BBC - Music - Review of Heaven 17 - Penthouse And Pavement, The Luxury Gap, How Men Are

Heaven 17 Penthouse And Pavement, The Luxury Gap, How Men Are Review

Album. Released 2006.  

BBC Review

Momentarily, Heaven 17 were the coolest band on the planet...

Daryl Easlea 2006

Momentarily, Heaven 17 were the coolest band on the planet; and this timely reissue series celebrates their two greatest albums, and the third one, which wasn't too bad either.

When the Human League fractured in 1980, Phil Oakey and his new troubadours went off to make songs to sing and learn for children, while Martyn Ware and Ian Craig Marsh (the British Electric Foundation, lest we forget) added the northern soul of Glenn Gregory and made grown-up irony-laden techno-funk.
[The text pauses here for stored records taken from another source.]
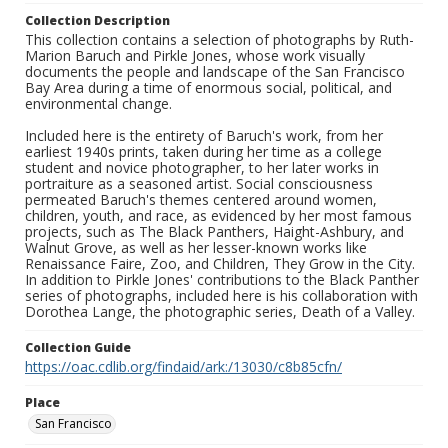
Collection Description
This collection contains a selection of photographs by Ruth-
Marion Baruch and Pirkle Jones, whose work visually
documents the people and landscape of the San Francisco
Bay Area during a time of enormous social, political, and
environmental change.
Included here is the entirety of Baruch's work, from her
earliest 1940s prints, taken during her time as a college
student and novice photographer, to her later works in
portraiture as a seasoned artist. Social consciousness
permeated Baruch's themes centered around women,
children, youth, and race, as evidenced by her most famous
projects, such as The Black Panthers, Haight-Ashbury, and
Walnut Grove, as well as her lesser-known works like
Renaissance Faire, Zoo, and Children, They Grow in the City.
In addition to Pirkle Jones' contributions to the Black Panther
series of photographs, included here is his collaboration with
Dorothea Lange, the photographic series, Death of a Valley.
Collection Guide
https://oac.cdlib.org/findaid/ark:/13030/c8b85cfn/
Place
San Francisco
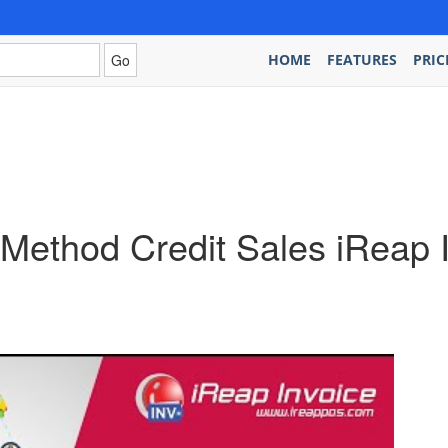
HOME
FEATURES
PRIC
ethod Credit Sales iReap 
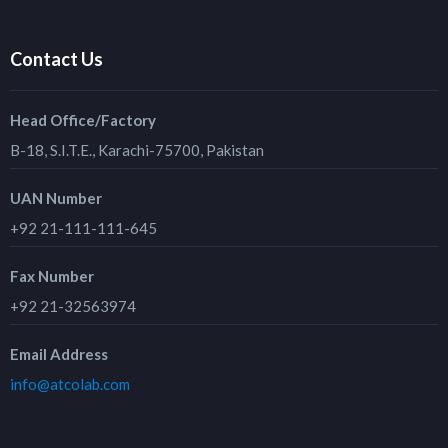
Contact Us
Head Office/Factory
B-18, S.I.T.E., Karachi-75700, Pakistan
UAN Number
+92 21-111-111-645
Fax Number
+92 21-32563974
Email Address
info@atcolab.com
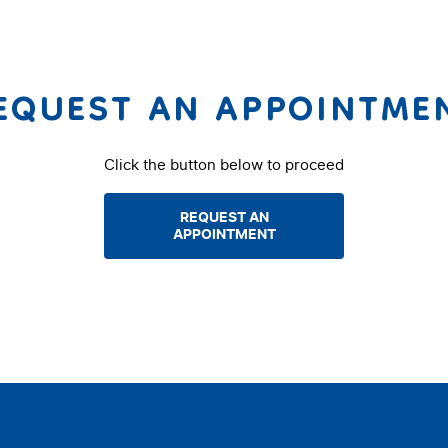
EQUEST AN APPOINTME
Click the button below to proceed
REQUEST AN
APPOINTMENT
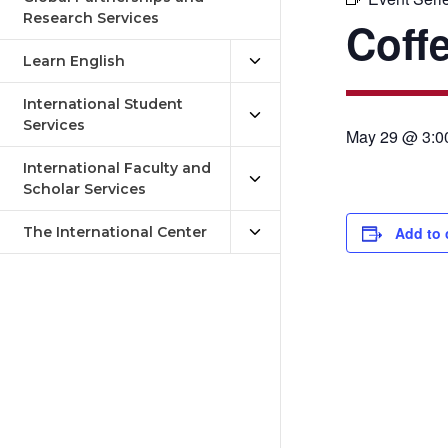
Research Services
Coff
Learn English
International Student
Services
May 29 @ 3:0
International Faculty and
Scholar Services
The International Center
Add to 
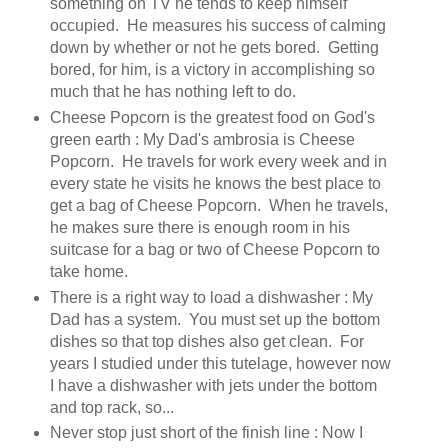
something on TV he tends to keep himself
occupied. He measures his success of calming
down by whether or not he gets bored. Getting
bored, for him, is a victory in accomplishing so
much that he has nothing left to do.
Cheese Popcorn is the greatest food on God's
green earth : My Dad's ambrosia is Cheese
Popcorn. He travels for work every week and in
every state he visits he knows the best place to
get a bag of Cheese Popcorn. When he travels,
he makes sure there is enough room in his
suitcase for a bag or two of Cheese Popcorn to
take home.
There is a right way to load a dishwasher : My
Dad has a system. You must set up the bottom
dishes so that top dishes also get clean. For
years I studied under this tutelage, however now
I have a dishwasher with jets under the bottom
and top rack, so...
Never stop just short of the finish line : Now I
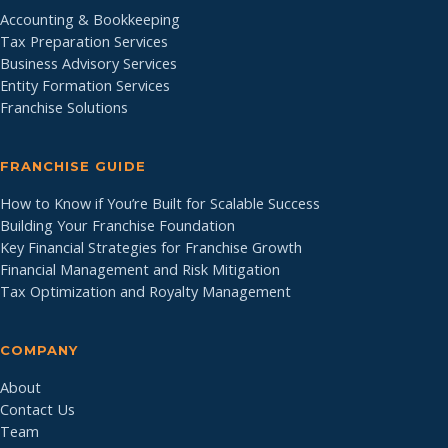
Accounting & Bookkeeping
Tax Preparation Services
Business Advisory Services
Entity Formation Services
Franchise Solutions
FRANCHISE GUIDE
How to Know if You’re Built for Scalable Success
Building Your Franchise Foundation
Key Financial Strategies for Franchise Growth
Financial Management and Risk Mitigation
Tax Optimization and Royalty Management
COMPANY
About
Contact Us
Team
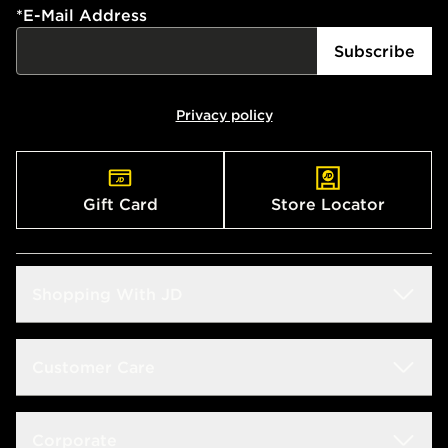
*
E-Mail Address
Subscribe
Privacy policy
Gift Card
Store Locator
Shopping With JD
Students
Customer Care
Size Guide
Delivery & Returns
Corporate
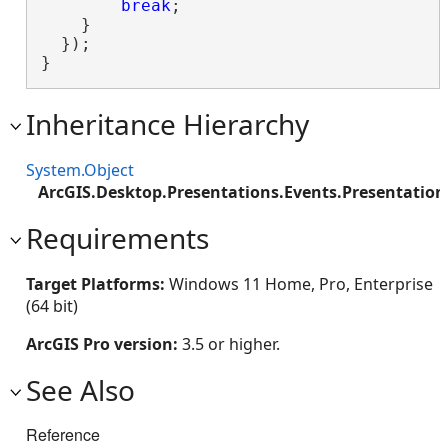
break
;

    }

  });

}
Inheritance Hierarchy
System.Object
ArcGIS.Desktop.Presentations.Events.Presentatio
Requirements
Target Platforms:
Windows 11 Home, Pro, Enterprise
(64 bit)
ArcGIS Pro version:
3.5 or higher.
See Also
Reference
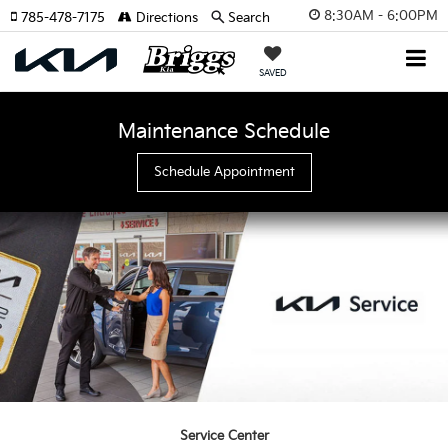
8:30AM - 6:00PM
785-478-7175
Directions
Search
SAVED
Maintenance Schedule
Schedule Appointment
Service Center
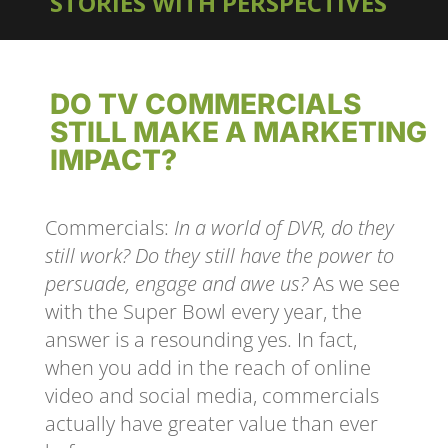
STORIES WITH PERSPECTIVES
DO TV COMMERCIALS
STILL MAKE A MARKETING
IMPACT?
Commercials:
In a world of DVR, do they
still work? Do they still have the power to
persuade, engage and awe us?
As we see
with the Super Bowl every year, the
answer is a resounding yes. In fact,
when you add in the reach of online
video and social media, commercials
actually have greater value than ever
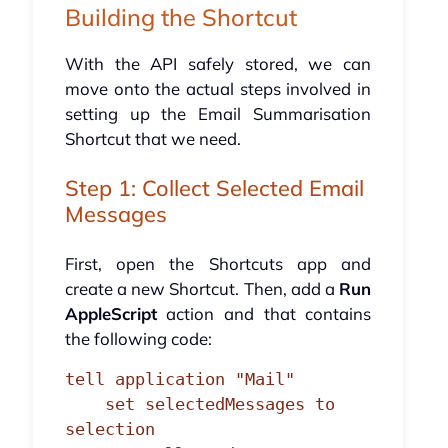
Building the Shortcut
With the API safely stored, we can
move onto the actual steps involved in
setting up the Email Summarisation
Shortcut that we need.
Step 1: Collect Selected Email
Messages
First, open the Shortcuts app and
create a new Shortcut. Then, add a
Run
AppleScript
action and that contains
the following code:
tell application "Mail"

    set selectedMessages to 
selection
The first fruit of the pop wing of the B.E.F, "(We Don't Need This) Fascist Groove Thang", is still as hilarious as it is funky, and reminds you that for one clear month in spring 1981, it was the very teeth of the cutting edge. It effortlessly introduces the 'Pavement' side of their debut album, which doled out the groove, while the following 'Penthouse' put us back in their very discrete synth world.

The Luxury Gap from 1983 was their biggest commercial success, full of hooks and nuances, fluid funk and sultry soul as typified by their only genuine chart smash, the Carol Kenyon showcase "Temptation". "Who'll Stop The Rain" and "Crushed By The Wheels of Industry" further marked out this superiority.

Although something of a malaise had set in by the time of 1984's How Men Are (the Earth Wind and Fire horn section was brought in - enough said), it contains "The Skin I'm In" and, arguably their most ambitious tune, the ten-minute opus "And That's No Lie".

Great to hear, well-packaged and annotated; a smattering of remixes and b-sides make these releases very welcome indeed.